Starring: Gbenga Akinnagbe, Susan Blackwell, Lucy Boynton, Tom Burke, Zoë Chao, Maria Dizzia, Minnie Driver, Grace Edwards, Dominique Fishback, Briana M. Aponte, Kathryn Gallagher, Kit Harington, Garrett Hedlund, Telci Huynh, Nikki M. James, Tobias Menzies, Aparna Nancherla, Sophie Okonedo, Larry Owens, Zane Pais, Anna Paquin, Isaac Powell, Ben Rappaport, Milan Ray, Jack Reynor, Miranda Richardson, Marquis Rodriguez, James Scully, Zuzanna Szadkowski, Lulu Wilson, Don Wycherley, Jeena Yi

Storyline: Eight urban love stories across age, space and preference

A young girl (Pearl Zeldin) tries to figure out her sexuality through social media quizzes in ‘Am I…? Maybe This Quiz Will Tell Me’ while ‘In the Waiting Room of Estranged Spouses’ sees two betrayed people (Anna Paquin and Garrett Hedlund) form a connection at their therapist’s office.

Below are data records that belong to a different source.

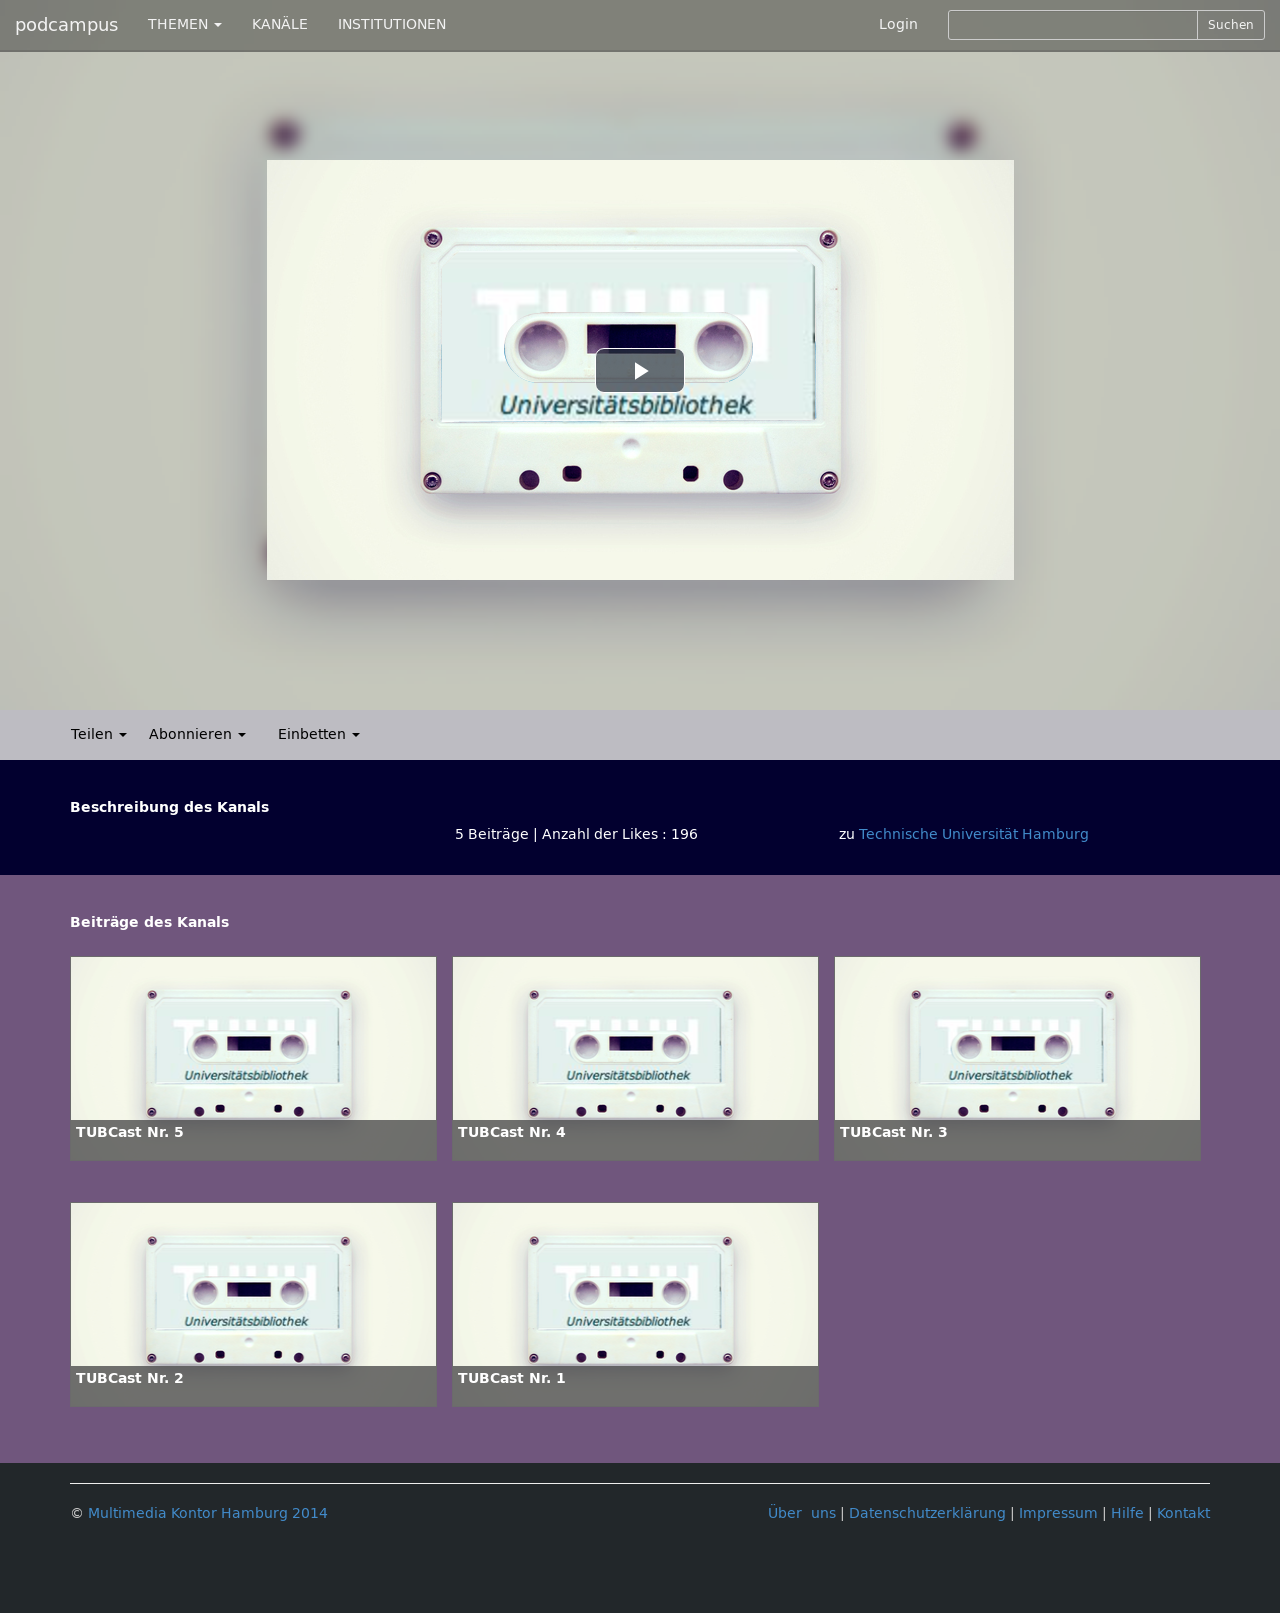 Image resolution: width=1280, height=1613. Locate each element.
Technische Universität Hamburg (974, 834)
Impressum (1058, 1513)
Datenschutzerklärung (927, 1513)
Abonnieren (197, 734)
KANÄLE (280, 24)
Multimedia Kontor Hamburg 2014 (208, 1513)
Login (898, 24)
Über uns (802, 1513)
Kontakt (1183, 1513)
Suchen (1231, 25)
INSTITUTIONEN (392, 24)
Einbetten (319, 734)
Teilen (99, 734)
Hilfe (1127, 1513)
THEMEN (185, 24)
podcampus (66, 25) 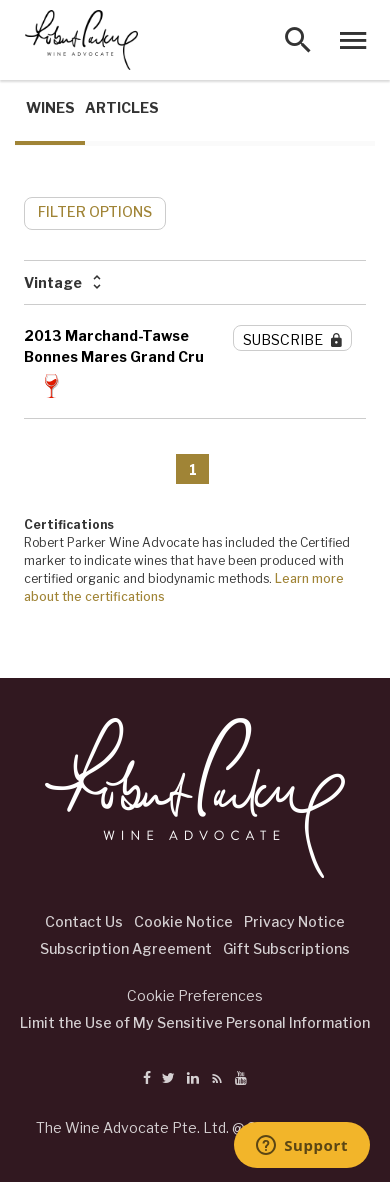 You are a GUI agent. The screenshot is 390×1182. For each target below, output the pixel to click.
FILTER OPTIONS (95, 211)
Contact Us (84, 921)
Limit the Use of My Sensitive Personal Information (195, 1022)
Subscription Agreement (126, 948)
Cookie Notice (183, 921)
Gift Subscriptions (286, 948)
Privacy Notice (294, 921) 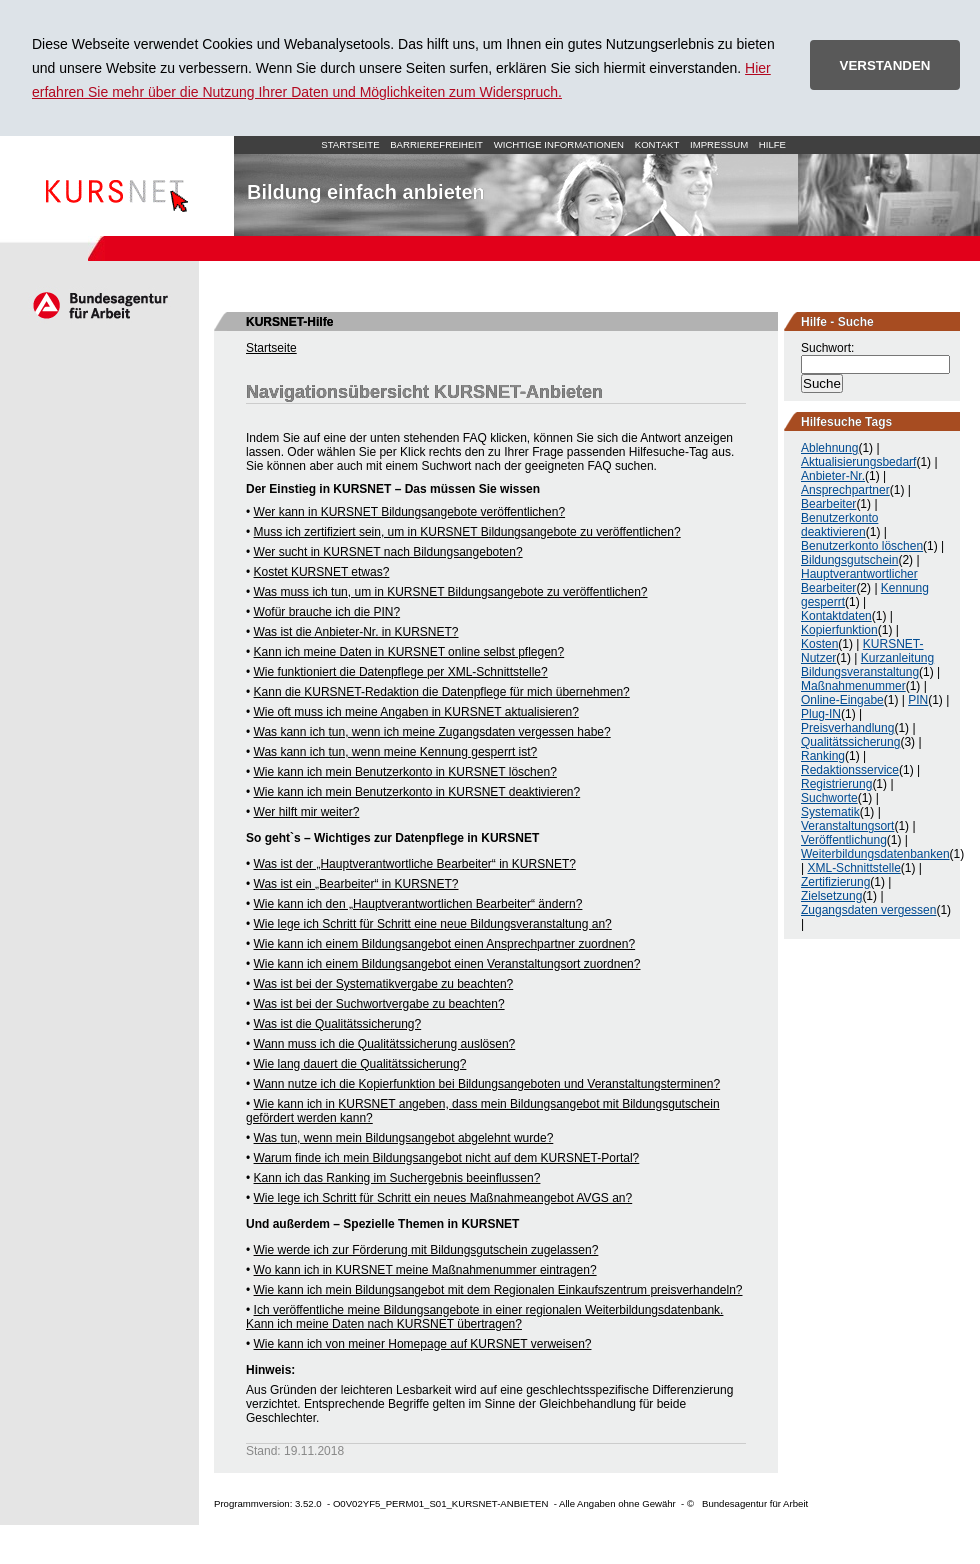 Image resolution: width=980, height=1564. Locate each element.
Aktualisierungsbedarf (858, 462)
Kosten (819, 644)
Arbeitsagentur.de (99, 305)
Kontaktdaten (836, 616)
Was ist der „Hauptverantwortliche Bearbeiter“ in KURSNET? (415, 864)
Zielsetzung (831, 896)
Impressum (719, 144)
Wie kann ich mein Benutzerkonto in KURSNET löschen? (405, 772)
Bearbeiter (828, 504)
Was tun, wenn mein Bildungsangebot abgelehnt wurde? (404, 1138)
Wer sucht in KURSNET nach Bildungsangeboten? (388, 552)
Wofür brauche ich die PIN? (327, 612)
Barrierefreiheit (436, 144)
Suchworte (829, 798)
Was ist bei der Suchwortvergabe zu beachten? (379, 1004)
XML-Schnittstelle (853, 868)
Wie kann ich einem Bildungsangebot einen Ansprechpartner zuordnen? (445, 944)
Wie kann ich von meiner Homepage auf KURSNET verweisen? (423, 1344)
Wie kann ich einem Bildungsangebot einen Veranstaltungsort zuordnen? (447, 964)
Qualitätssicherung (850, 742)
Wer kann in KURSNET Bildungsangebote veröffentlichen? (410, 512)
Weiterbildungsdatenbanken (875, 854)
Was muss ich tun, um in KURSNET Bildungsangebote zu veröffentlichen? (451, 592)
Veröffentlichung (844, 840)
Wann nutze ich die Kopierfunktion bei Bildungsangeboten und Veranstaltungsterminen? (487, 1084)
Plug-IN (821, 714)
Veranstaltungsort (847, 826)
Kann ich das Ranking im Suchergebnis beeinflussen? (397, 1178)
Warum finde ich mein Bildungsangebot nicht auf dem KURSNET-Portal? (447, 1158)
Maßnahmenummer (853, 686)
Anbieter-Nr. (833, 476)
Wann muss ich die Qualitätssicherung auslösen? (385, 1044)
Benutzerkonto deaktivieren (839, 525)
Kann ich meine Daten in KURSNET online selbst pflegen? (409, 652)
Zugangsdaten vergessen (868, 910)
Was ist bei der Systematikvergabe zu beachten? (384, 984)
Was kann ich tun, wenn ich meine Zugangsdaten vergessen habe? (432, 732)
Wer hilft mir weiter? (307, 812)
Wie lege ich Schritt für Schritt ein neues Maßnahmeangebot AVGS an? (443, 1198)
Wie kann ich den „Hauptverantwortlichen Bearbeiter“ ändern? (418, 904)
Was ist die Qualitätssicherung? (338, 1024)
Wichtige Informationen (559, 144)
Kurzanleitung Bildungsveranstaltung (867, 665)
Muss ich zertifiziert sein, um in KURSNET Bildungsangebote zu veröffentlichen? (467, 532)
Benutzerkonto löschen (862, 546)
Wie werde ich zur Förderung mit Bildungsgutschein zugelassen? (426, 1250)
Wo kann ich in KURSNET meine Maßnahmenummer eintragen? (425, 1270)
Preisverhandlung (847, 728)
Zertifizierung (835, 882)
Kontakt (657, 144)
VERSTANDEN (885, 65)
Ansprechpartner (845, 490)
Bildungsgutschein (849, 560)
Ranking (823, 756)
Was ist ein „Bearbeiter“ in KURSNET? (356, 884)
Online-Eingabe (842, 700)
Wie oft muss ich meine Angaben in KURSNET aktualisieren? (416, 712)
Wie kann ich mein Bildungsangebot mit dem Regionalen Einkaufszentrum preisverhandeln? (498, 1290)
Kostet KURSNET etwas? (322, 572)
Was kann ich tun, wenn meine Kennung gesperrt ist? (396, 752)
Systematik (830, 812)
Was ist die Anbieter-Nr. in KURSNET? (356, 632)
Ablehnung (829, 448)
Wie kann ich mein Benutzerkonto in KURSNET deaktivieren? (417, 792)
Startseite (117, 186)
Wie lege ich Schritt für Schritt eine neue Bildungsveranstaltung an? (433, 924)
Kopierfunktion (839, 630)
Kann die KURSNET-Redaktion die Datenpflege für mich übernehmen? (442, 692)
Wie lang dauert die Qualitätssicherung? (360, 1064)
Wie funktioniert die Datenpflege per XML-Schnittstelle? (401, 672)
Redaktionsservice (850, 770)
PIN (918, 700)
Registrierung (836, 784)
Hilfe (772, 144) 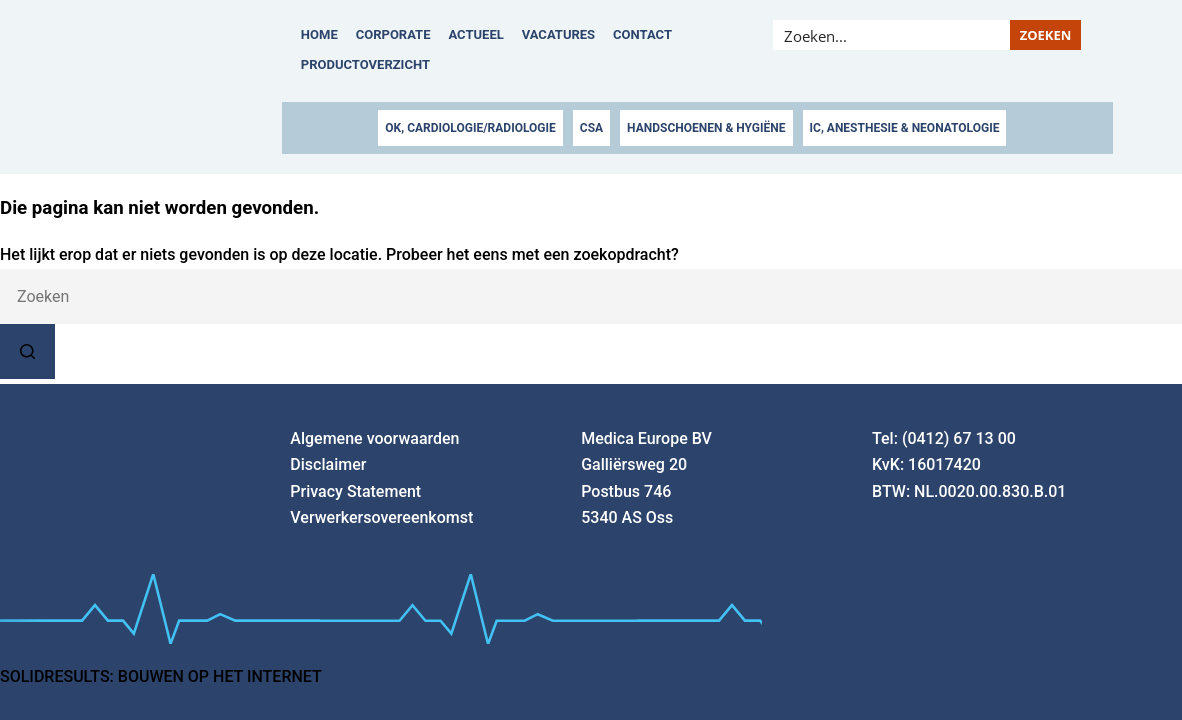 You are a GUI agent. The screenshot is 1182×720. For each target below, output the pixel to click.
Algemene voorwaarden (374, 438)
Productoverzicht (365, 64)
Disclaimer (328, 464)
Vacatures (558, 34)
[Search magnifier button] (1046, 35)
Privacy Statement (355, 491)
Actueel (476, 34)
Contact (642, 34)
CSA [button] (591, 128)
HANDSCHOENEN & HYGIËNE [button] (706, 128)
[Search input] (892, 35)
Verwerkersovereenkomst (381, 517)
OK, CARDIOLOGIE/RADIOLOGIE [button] (470, 128)
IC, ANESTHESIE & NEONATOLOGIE (905, 128)
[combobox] (591, 296)
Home (319, 34)
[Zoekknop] (27, 351)
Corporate (393, 34) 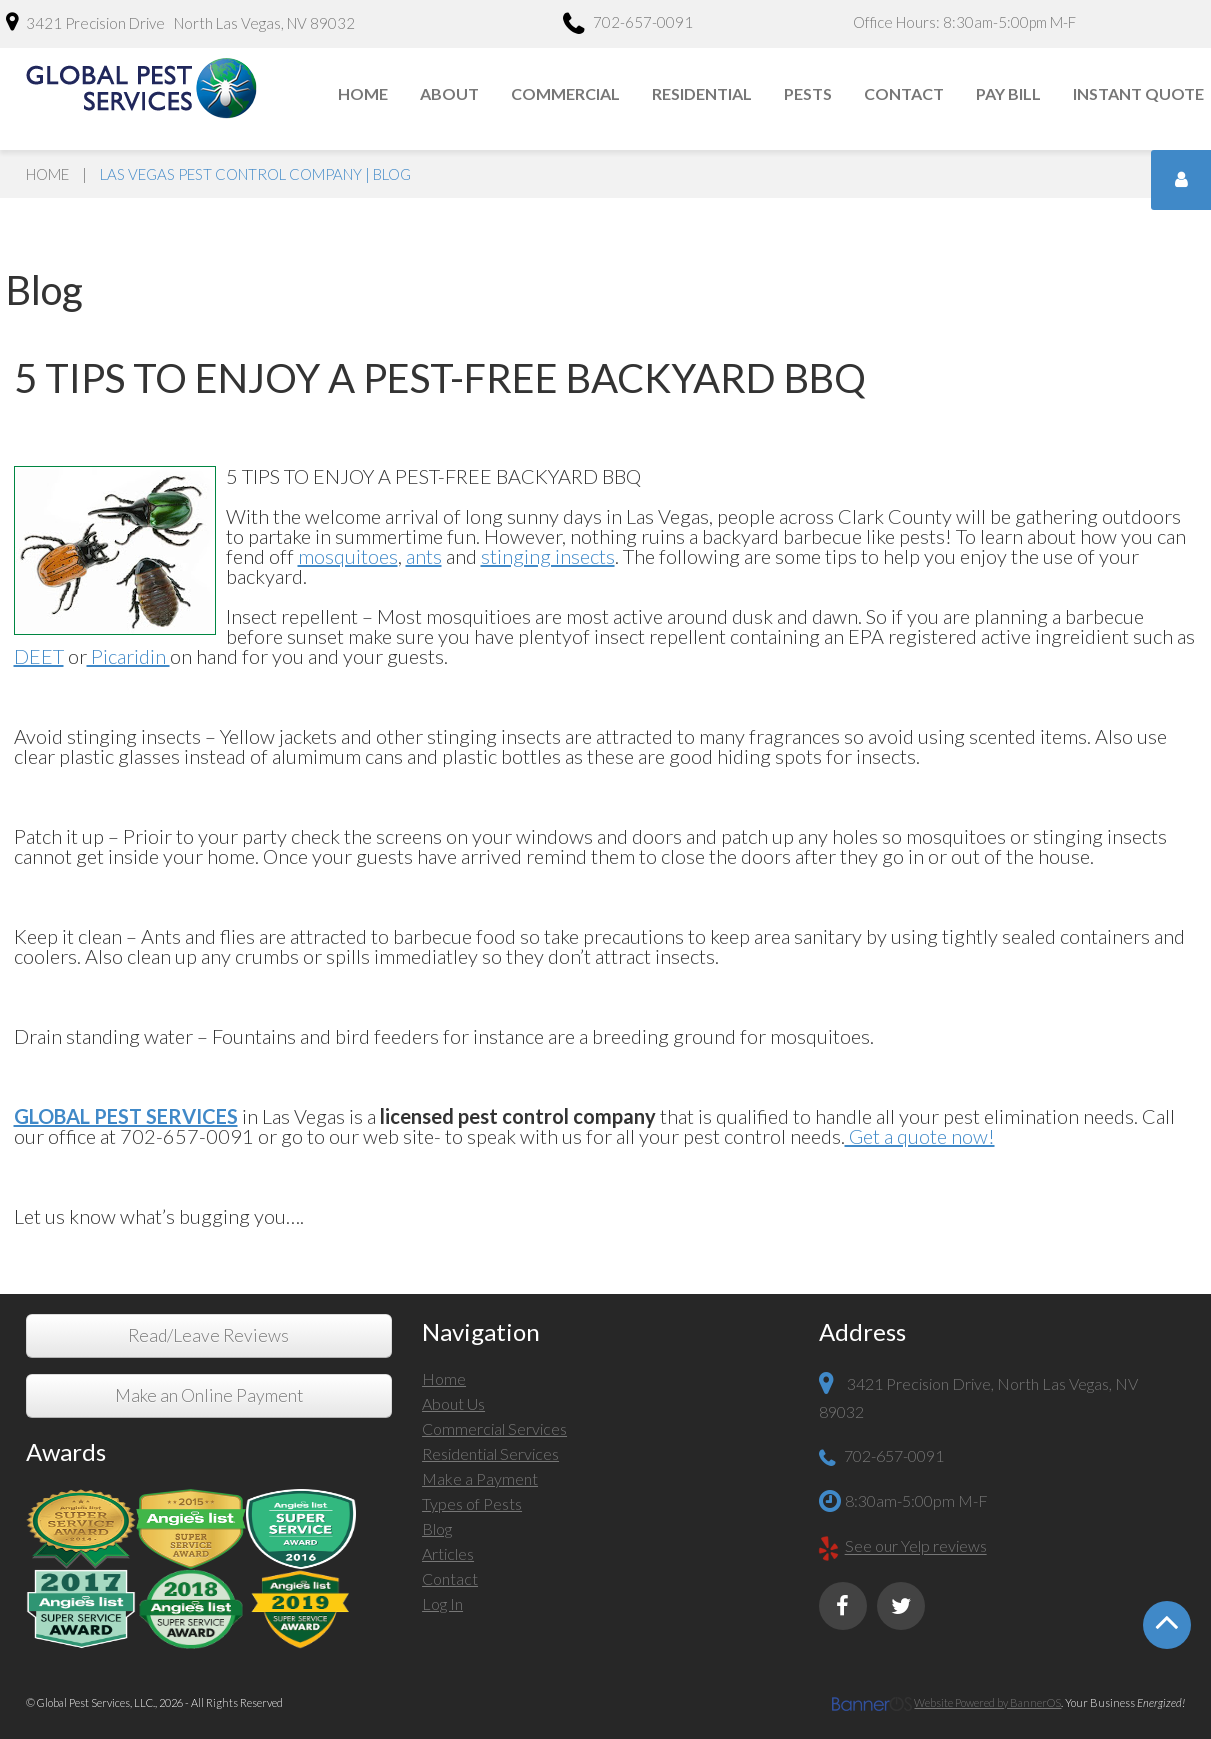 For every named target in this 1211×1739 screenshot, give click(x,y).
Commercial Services (494, 1428)
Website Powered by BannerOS (987, 1702)
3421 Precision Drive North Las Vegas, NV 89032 (180, 22)
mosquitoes (348, 556)
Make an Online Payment (209, 1395)
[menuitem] (364, 94)
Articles (448, 1553)
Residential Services (490, 1453)
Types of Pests (472, 1503)
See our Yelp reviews (916, 1546)
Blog (437, 1528)
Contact (904, 93)
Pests (808, 93)
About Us (453, 1403)
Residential (702, 93)
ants (424, 556)
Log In (442, 1603)
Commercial (565, 93)
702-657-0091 (628, 25)
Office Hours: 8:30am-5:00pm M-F (964, 22)
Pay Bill (1008, 93)
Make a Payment (480, 1478)
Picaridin (128, 656)
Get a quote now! (920, 1136)
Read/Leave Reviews (208, 1335)
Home (363, 93)
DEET (39, 656)
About (449, 93)
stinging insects (548, 556)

‘How Do You Remember Me?’ looks at memory as two young men (Marquis Rodriguez and Zane Pais) meet each other on the street and remember their date very differently. A long-divorced couple (Sophie Okonedo and Tobias Menzies) get back together just in time for a dreadful diagnosis in ‘Second Embrace, With Hearts and Eyes Open.’

‘On a Serpentine…’ was interesting for the importance we give to objects and also the echoes of that heart-breaking O. Henry short story, ‘The Gift of the Magi’. ‘Strangers on a (Dublin) Train’ was likeable for its timeliness and timelessness. Also, who knew Harington was a Bonafide rom-com star hiding as he had been under all those chips Jon Snow carries on his shoulder? There is a nudge, nudge wink, wink reference to Game of Thrones as well. Miranda Richardson has fun as the pothead mum.

Though ‘Second Embrace…’ has all the clichés, it is still moving and lot of the credit goes to Menzies who we know from The Crown is a great husband and father and Okonedo’s character is called Elizabeth for goodness sake!

While the other stories did not work for me — being too busy (‘Am I…) gimmicky (‘How Do You Remember Me?’), laboured (‘In the Waiting Room…), twee (‘The Night Girl…) or inaccessible (‘A Life Plan…’), it does not mean they will not work for anyone. And that is the appeal of Modern Love —there is something for everyone.